By Glyn Moody
Last year, Italy’s prime minister at the time, Matteo Renzi, announced that IBM would invest $150 million dollars building a new research center in Milan for its Watson Health division, which applies “cognitive computing” techniques to healthcare. As usual, much was made of what was presented as a big win for Italy and its citizens, before rapidly disappearing from the public view. A year later, the Italian journalist Gianni Barbacetto obtained the relevant memorandum of understanding signed by IBM and the Italian government, which revealed the high price the latter would pay.
In return for that $150 million investment, IBM will receive the medical records of 61 million Italians in what seems to be their entirety. According to Barbacetto (original in Italian), the information provided will include: demographic data; all medical conditions, diagnoses, and their treatment; emergency and other hospital visits, including dates and times; prescriptions and their costs; genomic data and information about about any cancers; and much else besides.
This information will be supplied in a supposedly anonymous form, with obvious personal indicators removed. However, it has been known for decades that detailed medical records can never be considered truly anonymous. Here’s what Ross Anderson, Professor of Security Engineering at the Computer Laboratory, University of Cambridge, wrote in 1998 on the topic of de-identifying medical data:
although it is not too difficult to de-identify data that provide only a time-limited snapshot of a population’s health – such as the data which health services use to compile monthly management statistics of numbers of operations, consumption of drugs and the like – it is effectively impossible to de-identify longitudinal records, that is, records which link together all (or even many) of the health care encounters in a patient’s life.
You only need a few reasonably specific medical facts about someone – for example when and where they broke their arm in a fall, or the dates they gave birth to their children – to find a health record that matches. At that point, you will then know the complete medical history of that person. In any case, according to the memorandum obtained by Barbacetto, IBM will have access to identifiable data too, although it’s not clear exactly how, or on what scale:
IBM…expects to be able to gain access – in ways to be defined – for processing the health data of roughly 61 million Italian citizens (understood as historical, present and future health data) both in an anonymous and an identifiable form
A couple of days after revealing the existence of the memorandum of understanding, Barbacetto obtained the related “Industrial Development Contract Proposal” for the deal.
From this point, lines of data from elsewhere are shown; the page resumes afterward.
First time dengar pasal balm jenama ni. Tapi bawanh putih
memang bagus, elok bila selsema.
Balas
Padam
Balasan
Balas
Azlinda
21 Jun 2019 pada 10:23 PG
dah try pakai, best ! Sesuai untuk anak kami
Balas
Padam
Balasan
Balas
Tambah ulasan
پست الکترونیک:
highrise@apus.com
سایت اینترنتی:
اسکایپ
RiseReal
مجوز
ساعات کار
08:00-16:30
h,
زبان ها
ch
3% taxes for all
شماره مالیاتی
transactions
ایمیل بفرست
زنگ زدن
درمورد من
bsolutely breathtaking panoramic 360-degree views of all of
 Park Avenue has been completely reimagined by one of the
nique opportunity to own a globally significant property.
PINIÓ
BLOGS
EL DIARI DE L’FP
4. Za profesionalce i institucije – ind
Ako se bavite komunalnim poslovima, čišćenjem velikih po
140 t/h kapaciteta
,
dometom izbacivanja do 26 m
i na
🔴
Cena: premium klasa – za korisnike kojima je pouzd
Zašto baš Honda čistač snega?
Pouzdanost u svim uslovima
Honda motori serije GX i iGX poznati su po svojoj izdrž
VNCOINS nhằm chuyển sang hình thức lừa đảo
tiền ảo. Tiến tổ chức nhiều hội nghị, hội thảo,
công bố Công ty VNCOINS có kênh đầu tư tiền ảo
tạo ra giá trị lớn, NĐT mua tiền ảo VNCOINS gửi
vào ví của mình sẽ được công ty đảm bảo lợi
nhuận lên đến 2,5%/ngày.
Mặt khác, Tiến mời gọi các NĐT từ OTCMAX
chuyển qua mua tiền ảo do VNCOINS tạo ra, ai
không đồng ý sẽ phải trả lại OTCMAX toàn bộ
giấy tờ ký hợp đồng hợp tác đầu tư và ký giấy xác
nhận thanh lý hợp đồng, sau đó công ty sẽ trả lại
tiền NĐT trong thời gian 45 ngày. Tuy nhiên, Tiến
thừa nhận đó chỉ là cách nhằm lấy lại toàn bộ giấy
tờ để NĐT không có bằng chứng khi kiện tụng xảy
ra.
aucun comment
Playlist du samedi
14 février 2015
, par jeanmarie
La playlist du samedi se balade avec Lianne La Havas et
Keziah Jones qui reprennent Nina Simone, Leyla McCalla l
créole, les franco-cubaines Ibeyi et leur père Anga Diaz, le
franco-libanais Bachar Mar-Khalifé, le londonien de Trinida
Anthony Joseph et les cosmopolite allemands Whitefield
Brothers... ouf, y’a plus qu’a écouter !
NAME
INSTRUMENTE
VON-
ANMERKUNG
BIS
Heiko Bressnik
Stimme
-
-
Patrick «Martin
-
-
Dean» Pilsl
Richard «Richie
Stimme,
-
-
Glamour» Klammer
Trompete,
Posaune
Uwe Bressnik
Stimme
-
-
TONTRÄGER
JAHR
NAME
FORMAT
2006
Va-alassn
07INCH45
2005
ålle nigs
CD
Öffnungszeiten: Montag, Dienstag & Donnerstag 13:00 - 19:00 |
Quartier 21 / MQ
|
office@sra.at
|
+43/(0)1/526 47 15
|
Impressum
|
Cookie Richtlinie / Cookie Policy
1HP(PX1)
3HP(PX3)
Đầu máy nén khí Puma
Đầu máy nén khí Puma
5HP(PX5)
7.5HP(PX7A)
Here are some of the benefits that IBM hopes to obtain, in the translation by Walter Vannini, an Italian data and privacy expert:
“To generate strategies for appropriate, coordinated care”; “to improve the management of high-risk-, high-need-patient clusters, lowering service costs and improving patient results”; “to give citizens and businesses easier access the data patrimony owned by the public administration”; and even “develop research projects on big data, infectious diseases, elder care, predictive precision oncology”.
The same document underlines that IBM alone will retain rights to the results of its research and any of the new solutions and tools that are developed using the medical data of 61 million Italians, and that it can license these to third parties. What’s remarkable is that not only is the Italian government giving IBM access to this extremely valuable data for free, it is also providing the US company with an additional €60 million (around $66 million) funding, according to Barbacetto. Half of that will come from the central government, and the other half from the regional government of Lombardy, which has Milan as its local capital.
Not surprisingly, perhaps, Italy’s data protection agency is investigating this massive transfer of extremely sensitive data, which is taking place without any kind of consent from the people most directly affected. But IBM isn’t the only tech giant to be hitting legal problems with accessing health data on a large scale. Over in the UK, Google’s AI subsidiary DeepMind signed a data-sharing agreement with the National Health Service (NHS) there. As New Scientist reported at the time:
The agreement gives DeepMind access to a wide range of healthcare data on the 1.6 million patients who pass through three London hospitals run by the Royal Free NHS Trust – Barnet, Chase Farm and the Royal Free – each year. This will include information about people who are HIV-positive, for instance, as well as details of drug overdoses and abortions. The agreement also includes access to patient data from the last five years.
Although the conditions imposed on Google appear more stringent than those on IBM – Google cannot use the data elsewhere in its business, and DeepMind must delete its copy of the data once the agreement expires later this year – it now seems that the deal may be on shaky ground. Sky News has obtained a copy of a letter sent to the NHS about the Google agreement:
It reveals that the UK’s most respected authority on the protection of NHS patients’ data believes the legal basis for the transfer of information from Royal Free to DeepMind was “inappropriate”.
Irrespective of that specific development, there’s another, more general issue here. It was raised in the 2016 New Scientist article:
For [Professor] Anderson, the more important question is whether Google – already one of the world’s most powerful companies – should have so much control over health analytics. “If Google gets a monopoly on providing some kind of service to the NHS it will burn the NHS,” says Anderson.